I have just started beekeeping again after a break of about 3 years. I took delivery of a new colony a month or so ago. Everything was ok. We have been away for 3 weeks and I came home yesterday to find the colony in a ball hanging underneath the floor of the hive. I opened up the hive to find that the super I put on before I went away is untouched and the brood frames are crammed full of stores and there is absolutely no brood and no sign of the queen or any swarm cells. Can any one give me advice on what to do? I suspect the bees have moved out because there is no space in the hive.

Cheers

Sam
 
Remove the queen excluder, carefully knock or brush the bees into a box. Make a ramp up to the front entrance and carefully pour them onto the ramp. As they hopefully climb towards the entrance look out for a queen. Once again hopefully she will still be in the hive. If however you think it is a swarm then put them in a nuc, check the main hive and the nuc to ascertain which has a queen and work from there.
Finally make sure the bees haven't been under flying the entrance. This happens, they believe they are inside the hive but cannot get through the OMF. Confusion follows. Block the area between the entrance and the ground to prevent this in the future.
Hope this helps
Finally kiss goodbye to summer holidays!
E
 
Last edited:
Thanks

Thanks. Should I replace some of the frames with fresh ones to give them some space and the opportunity to draw the wax? There literally is no space on the frame that isn't full of stores.
 
What spare equipment have you got? If your super is empty and frames are drawn the queen can lay in there. You could put another super above the existing one with a QX in between and bees should move the nectar from the deep into it. In 3 weeks they would have had time to swarm and raise a new queen. She may have missed the entrance during her mating flight.
 
How many bees were left in the hive? Was the queen clipped? If you have quite a lot in the hive and you have a nuc box, collect the swarm from underneath the hive and place in the nuc box add 2 frames of stores to it from the hive and make up the rest with foundation (your insurance). Add 2 frames of foundation into the hive and wait and see what happens.
 
Thanks. Should I replace some of the frames with fresh ones to give them some space and the opportunity to draw the wax? There literally is no space on the frame that isn't full of stores.

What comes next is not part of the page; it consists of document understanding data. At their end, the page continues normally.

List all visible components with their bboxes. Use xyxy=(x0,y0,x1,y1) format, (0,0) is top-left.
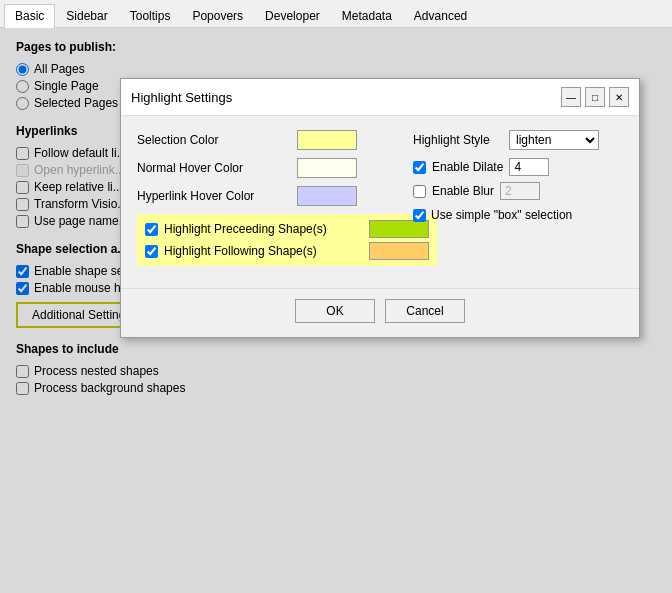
highlight-preceeding-checkbox[interactable] xyxy=(145,223,158,236)
tab-bar: Basic Sidebar Tooltips Popovers Develope… xyxy=(0,0,672,28)
color-row-normal-hover: Normal Hover Color xyxy=(137,158,437,178)
enable-blur-label: Enable Blur xyxy=(432,184,494,198)
color-row-hyperlink-hover: Hyperlink Hover Color xyxy=(137,186,437,206)
enable-blur-checkbox[interactable] xyxy=(413,185,426,198)
simple-box-row: Use simple "box" selection xyxy=(413,208,623,222)
modal-right-panel: Highlight Style lighten darken custom En… xyxy=(413,130,623,222)
tab-sidebar[interactable]: Sidebar xyxy=(55,4,118,27)
simple-box-checkbox[interactable] xyxy=(413,209,426,222)
modal-close-button[interactable]: ✕ xyxy=(609,87,629,107)
tab-advanced[interactable]: Advanced xyxy=(403,4,478,27)
highlight-following-checkbox[interactable] xyxy=(145,245,158,258)
color-swatch-normal-hover[interactable] xyxy=(297,158,357,178)
enable-dilate-label: Enable Dilate xyxy=(432,160,503,174)
modal-minimize-button[interactable]: — xyxy=(561,87,581,107)
color-row-selection: Selection Color xyxy=(137,130,437,150)
modal-maximize-button[interactable]: □ xyxy=(585,87,605,107)
enable-blur-row: Enable Blur xyxy=(413,182,623,200)
modal-titlebar: Highlight Settings — □ ✕ xyxy=(121,79,639,116)
modal-overlay: Highlight Settings — □ ✕ Selection Color xyxy=(0,28,672,593)
color-swatch-hyperlink-hover[interactable] xyxy=(297,186,357,206)
highlight-preceeding-label: Highlight Preceeding Shape(s) xyxy=(164,222,369,236)
enable-dilate-row: Enable Dilate xyxy=(413,158,623,176)
tab-developer[interactable]: Developer xyxy=(254,4,331,27)
highlight-style-row: Highlight Style lighten darken custom xyxy=(413,130,623,150)
modal-controls: — □ ✕ xyxy=(561,87,629,107)
simple-box-label: Use simple "box" selection xyxy=(431,208,572,222)
highlight-rows: Highlight Preceeding Shape(s) Highlight … xyxy=(137,214,437,266)
dilate-input[interactable] xyxy=(509,158,549,176)
blur-input xyxy=(500,182,540,200)
highlight-style-select[interactable]: lighten darken custom xyxy=(509,130,599,150)
color-label-hyperlink-hover: Hyperlink Hover Color xyxy=(137,189,297,203)
enable-dilate-checkbox[interactable] xyxy=(413,161,426,174)
main-panel: Pages to publish: All Pages Single Page … xyxy=(0,28,672,593)
modal-body: Selection Color Normal Hover Color Hyper… xyxy=(121,116,639,280)
modal-footer: OK Cancel xyxy=(121,288,639,337)
tab-metadata[interactable]: Metadata xyxy=(331,4,403,27)
tab-tooltips[interactable]: Tooltips xyxy=(119,4,182,27)
highlight-following-row: Highlight Following Shape(s) xyxy=(145,242,429,260)
color-swatch-selection[interactable] xyxy=(297,130,357,150)
highlight-following-swatch[interactable] xyxy=(369,242,429,260)
highlight-following-label: Highlight Following Shape(s) xyxy=(164,244,369,258)
modal-title: Highlight Settings xyxy=(131,90,232,105)
cancel-button[interactable]: Cancel xyxy=(385,299,465,323)
tab-popovers[interactable]: Popovers xyxy=(181,4,254,27)
tab-basic[interactable]: Basic xyxy=(4,4,55,28)
highlight-preceeding-swatch[interactable] xyxy=(369,220,429,238)
highlight-settings-modal: Highlight Settings — □ ✕ Selection Color xyxy=(120,78,640,338)
color-label-selection: Selection Color xyxy=(137,133,297,147)
highlight-style-label: Highlight Style xyxy=(413,133,503,147)
color-rows: Selection Color Normal Hover Color Hyper… xyxy=(137,130,437,266)
highlight-preceeding-row: Highlight Preceeding Shape(s) xyxy=(145,220,429,238)
color-label-normal-hover: Normal Hover Color xyxy=(137,161,297,175)
ok-button[interactable]: OK xyxy=(295,299,375,323)
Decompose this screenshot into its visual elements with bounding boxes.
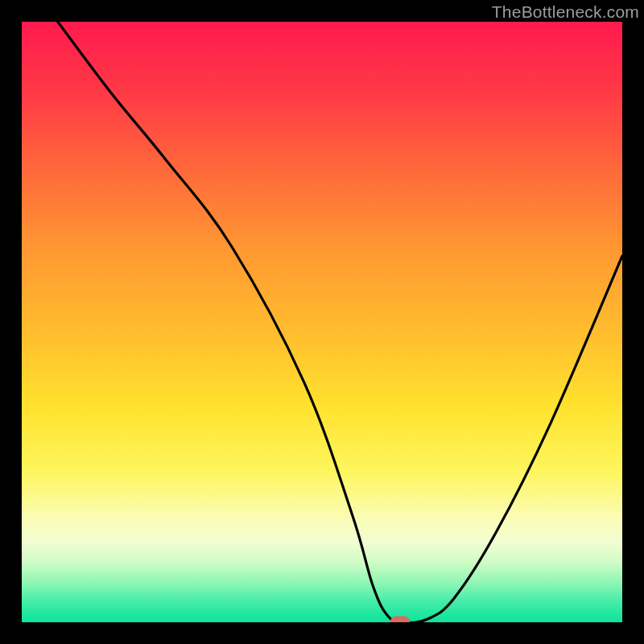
optimum-marker-pill: [390, 617, 410, 623]
plot-area: [22, 22, 622, 622]
chart-frame: TheBottleneck.com: [0, 0, 644, 644]
watermark-label: TheBottleneck.com: [492, 2, 639, 22]
heat-gradient-background: [22, 22, 622, 622]
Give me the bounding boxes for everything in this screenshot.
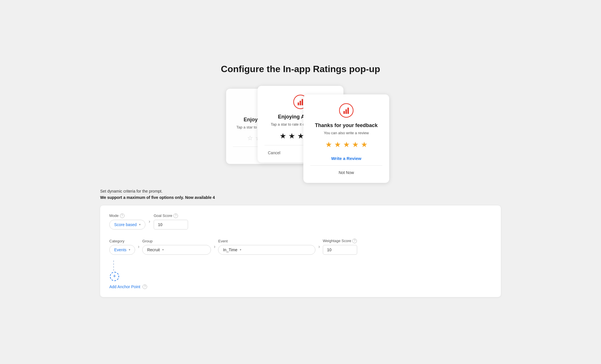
svg-rect-11: [347, 108, 349, 114]
mode-label: Mode ?: [109, 213, 145, 218]
goal-score-label: Goal Score ?: [154, 213, 188, 218]
category-arrow-icon: ›: [138, 244, 139, 249]
weightage-field: Weightage Score ?: [323, 239, 357, 255]
write-review-link[interactable]: Write a Review: [310, 154, 382, 163]
card-front: Thanks for your feedback You can also wr…: [303, 94, 389, 183]
add-row: +: [109, 272, 492, 281]
add-anchor-link[interactable]: Add Anchor Point: [109, 284, 140, 289]
event-field: Event In_Time ▾: [218, 239, 315, 255]
mode-select[interactable]: Score based ▾: [109, 220, 145, 230]
svg-rect-6: [300, 101, 301, 105]
add-criteria-button[interactable]: +: [110, 272, 119, 281]
svg-rect-7: [302, 99, 303, 105]
mode-field-group: Mode ? Score based ▾: [109, 213, 145, 230]
page-title: Configure the In-app Ratings pop-up: [100, 64, 501, 74]
category-field: Category Events ▾: [109, 239, 135, 255]
mode-goal-row: Mode ? Score based ▾ › Goal Score ?: [109, 213, 492, 230]
card-front-stars: ★ ★ ★ ★ ★: [310, 140, 382, 149]
event-select[interactable]: In_Time ▾: [218, 245, 315, 255]
group-field: Group Recruit ▾: [142, 239, 211, 255]
event-label: Event: [218, 239, 315, 243]
event-arrow-icon: ›: [318, 244, 320, 249]
mode-select-wrapper: Score based ▾: [109, 220, 145, 230]
group-arrow-icon: ›: [214, 244, 215, 249]
weightage-label: Weightage Score ?: [323, 239, 357, 243]
card-front-icon: [310, 103, 382, 119]
config-description: Set dynamic criteria for the prompt.: [100, 189, 501, 193]
svg-rect-9: [343, 111, 345, 114]
group-select[interactable]: Recruit ▾: [142, 245, 211, 255]
anchor-help-icon[interactable]: ?: [143, 284, 147, 289]
config-section: Set dynamic criteria for the prompt. We …: [100, 189, 501, 297]
anchor-section: Add Anchor Point ?: [109, 284, 492, 289]
mode-chevron-icon: ▾: [139, 223, 141, 226]
goal-score-help-icon[interactable]: ?: [173, 213, 178, 218]
config-warning: We support a maximum of five options onl…: [100, 195, 501, 200]
svg-rect-5: [298, 102, 299, 105]
category-select[interactable]: Events ▾: [109, 245, 135, 255]
event-chevron-icon: ▾: [240, 248, 241, 251]
cards-preview: Enjoying Apptics? Tap a star to rate it …: [100, 86, 501, 177]
card-front-title: Thanks for your feedback: [310, 122, 382, 128]
cancel-button[interactable]: Cancel: [264, 149, 284, 157]
card-front-not-now[interactable]: Not Now: [310, 168, 382, 177]
weightage-input[interactable]: [323, 245, 357, 255]
criteria-row: Category Events ▾ › Group Recruit ▾: [109, 239, 492, 255]
dotted-line: [113, 260, 492, 271]
goal-score-input[interactable]: [154, 220, 188, 230]
category-chevron-icon: ▾: [129, 248, 130, 251]
weightage-help-icon[interactable]: ?: [352, 239, 357, 243]
mode-arrow-icon: ›: [149, 219, 150, 224]
goal-score-field-group: Goal Score ?: [154, 213, 188, 230]
card-front-subtitle: You can also write a review: [310, 130, 382, 136]
config-card: Mode ? Score based ▾ › Goal Score ?: [100, 205, 501, 297]
mode-help-icon[interactable]: ?: [120, 213, 124, 218]
group-chevron-icon: ▾: [162, 248, 164, 251]
category-label: Category: [109, 239, 135, 243]
svg-rect-10: [345, 109, 347, 114]
group-label: Group: [142, 239, 211, 243]
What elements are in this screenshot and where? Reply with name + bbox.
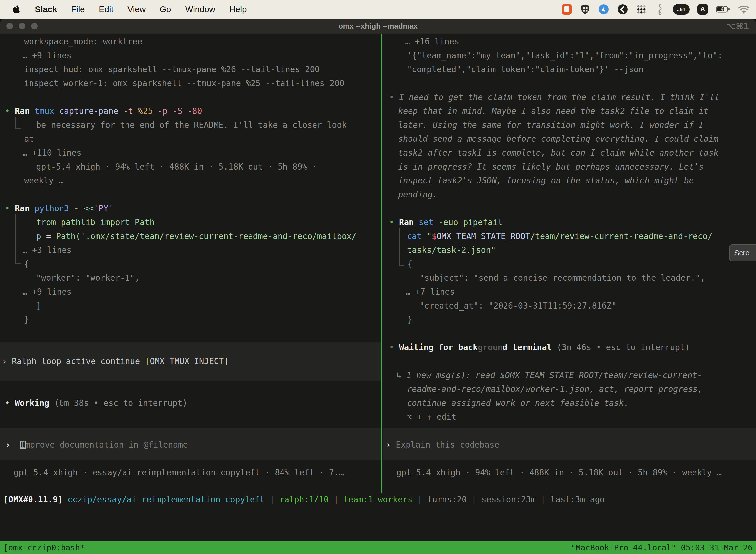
terminal-line <box>0 90 381 104</box>
terminal-line <box>0 188 381 202</box>
screen-overlay-tooltip: Scre <box>729 244 756 261</box>
terminal-line <box>0 340 381 354</box>
apple-menu-icon[interactable] <box>13 5 21 14</box>
terminal-output-right: … +16 lines'{"team_name":"my-team","task… <box>383 35 756 480</box>
terminal-line: • I need to get the claim token from the… <box>383 90 756 104</box>
minimize-window-button[interactable] <box>19 23 25 29</box>
network-speed-icon[interactable] <box>598 4 609 15</box>
app-menu-items: SlackFileEditViewGoWindowHelp <box>21 4 247 14</box>
terminal-line: ⌥ + ↑ edit <box>383 410 756 424</box>
terminal-line <box>383 76 756 90</box>
terminal-line: readme-and-reco/mailbox/worker-1.json, a… <box>383 382 756 396</box>
assistant-a-icon[interactable]: A <box>697 4 708 15</box>
terminal-line: } <box>383 313 756 327</box>
terminal-line: "completed","claim_token":"claim-token"}… <box>383 63 756 76</box>
terminal-line: { <box>383 257 756 271</box>
terminal-line <box>0 382 381 396</box>
terminal-line: { <box>0 257 381 271</box>
terminal-line: at <box>0 132 381 146</box>
tmux-status-bar: [omx-cczip0:bash* "MacBook-Pro-44.local"… <box>0 541 756 554</box>
terminal-line: pending. <box>383 188 756 202</box>
menu-bar: SlackFileEditViewGoWindowHelp ..61 A <box>0 0 756 19</box>
terminal-line: › Ralph loop active continue [OMX_TMUX_I… <box>0 354 381 368</box>
chat-app-icon[interactable] <box>562 4 572 15</box>
terminal-line <box>0 424 381 438</box>
terminal-line: be necessary for the end of the README. … <box>0 118 381 132</box>
terminal-line: … +9 lines <box>0 49 381 63</box>
terminal-line: from pathlib import Path <box>0 215 381 229</box>
terminal-line: '{"team_name":"my-team","task_id":"1","f… <box>383 49 756 63</box>
terminal-output-left: workspace_mode: worktree… +9 linesinspec… <box>0 35 381 480</box>
tmux-terminal: workspace_mode: worktree… +9 linesinspec… <box>0 34 756 541</box>
terminal-line: gpt-5.4 xhigh · 94% left · 488K in · 5.1… <box>383 466 756 480</box>
terminal-line: • Ran python3 - <<'PY' <box>0 202 381 215</box>
terminal-line: is in progress? It seems likely but perh… <box>383 160 756 174</box>
terminal-line: gpt-5.4 xhigh · essay/ai-reimplementatio… <box>0 466 381 480</box>
window-titlebar: omx --xhigh --madmax ⌥⌘1 <box>0 19 756 34</box>
terminal-line: should send a message before completing … <box>383 132 756 146</box>
terminal-window: omx --xhigh --madmax ⌥⌘1 workspace_mode:… <box>0 19 756 554</box>
terminal-line <box>383 424 756 438</box>
hook-icon[interactable] <box>655 4 665 15</box>
tmux-host-clock-label: "MacBook-Pro-44.local" 05:03 31-Mar-26 <box>571 543 753 552</box>
battery-percent-badge-icon[interactable]: ..61 <box>673 4 690 15</box>
terminal-line: › Explain this codebase <box>383 438 756 452</box>
tmux-pane-left: workspace_mode: worktree… +9 linesinspec… <box>0 34 381 493</box>
pane-divider[interactable] <box>381 34 382 493</box>
terminal-line: … +7 lines <box>383 285 756 299</box>
terminal-line: • Ran tmux capture-pane -t %25 -p -S -80 <box>0 104 381 118</box>
terminal-line: ] <box>0 299 381 313</box>
terminal-line: • Ran set -euo pipefail <box>383 215 756 229</box>
terminal-line: [OMX#0.11.9] cczip/essay/ai-reimplementa… <box>0 493 756 507</box>
terminal-line <box>0 327 381 340</box>
menu-bar-status-icons: ..61 A <box>562 4 750 15</box>
terminal-line: inspect task2's JSON, focusing on the st… <box>383 174 756 188</box>
zoom-window-button[interactable] <box>31 23 38 29</box>
traffic-lights <box>6 23 38 29</box>
play-badge-icon[interactable] <box>617 4 628 15</box>
terminal-line: gpt-5.4 xhigh · 94% left · 488K in · 5.1… <box>0 160 381 174</box>
dots-grid-icon[interactable] <box>636 4 647 15</box>
terminal-line: … +110 lines <box>0 146 381 160</box>
menu-item-slack[interactable]: Slack <box>35 4 57 14</box>
terminal-line: p = Path('.omx/state/team/review-current… <box>0 229 381 243</box>
menu-item-help[interactable]: Help <box>230 4 247 14</box>
grid-shield-icon[interactable] <box>580 4 590 15</box>
terminal-line: • Waiting for background terminal (3m 46… <box>383 340 756 354</box>
terminal-line: "subject": "send a concise recommendatio… <box>383 271 756 285</box>
terminal-line: later. Using the same for transition mig… <box>383 118 756 132</box>
terminal-line: "worker": "worker-1", <box>0 271 381 285</box>
battery-icon[interactable] <box>716 6 730 13</box>
terminal-line <box>0 452 381 466</box>
menu-item-edit[interactable]: Edit <box>99 4 114 14</box>
terminal-line: inspect_hud: omx sparkshell --tmux-pane … <box>0 63 381 76</box>
terminal-line <box>383 452 756 466</box>
terminal-line: "created_at": "2026-03-31T11:59:27.816Z" <box>383 299 756 313</box>
terminal-line: weekly … <box>0 174 381 188</box>
menu-item-window[interactable]: Window <box>185 4 215 14</box>
terminal-line <box>383 202 756 215</box>
omx-status-line: [OMX#0.11.9] cczip/essay/ai-reimplementa… <box>0 493 756 507</box>
terminal-line: ↳ 1 new msg(s): read $OMX_TEAM_STATE_ROO… <box>383 368 756 382</box>
terminal-line: tasks/task-2.json" <box>383 243 756 257</box>
terminal-line: keep that in mind. Maybe I also need the… <box>383 104 756 118</box>
terminal-line: cat "$OMX_TEAM_STATE_ROOT/team/review-cu… <box>383 229 756 243</box>
close-window-button[interactable] <box>6 23 13 29</box>
terminal-line <box>383 354 756 368</box>
terminal-line <box>0 368 381 382</box>
menu-item-file[interactable]: File <box>71 4 85 14</box>
terminal-line: … +9 lines <box>0 285 381 299</box>
terminal-line: • Working (6m 38s • esc to interrupt) <box>0 396 381 410</box>
terminal-line: … +16 lines <box>383 35 756 49</box>
tmux-session-label: [omx-cczip0:bash* <box>3 543 85 552</box>
terminal-line: } <box>0 313 381 327</box>
terminal-line: › Improve documentation in @filename <box>0 438 381 452</box>
menu-item-go[interactable]: Go <box>160 4 171 14</box>
window-shortcut-hint: ⌥⌘1 <box>726 21 749 31</box>
wifi-icon[interactable] <box>738 5 750 14</box>
tmux-pane-right: … +16 lines'{"team_name":"my-team","task… <box>383 34 756 493</box>
window-title: omx --xhigh --madmax <box>338 22 418 30</box>
terminal-line <box>0 410 381 424</box>
menu-item-view[interactable]: View <box>127 4 145 14</box>
terminal-line: task2 after task1 is complete, but can I… <box>383 146 756 160</box>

No need, if you remove the queen excluder they will use the super you say is untouched.
 
Is there comb below the floor?

Guessing here, but....

One month is long enough for supercedure, or perhaps the colony had a virgin queen?

A guess is that a mating flight has occurred and the queen has gone under the floor instead if into the hive. OMF? Probably there is brood under the floor, so you have some reorganising to do.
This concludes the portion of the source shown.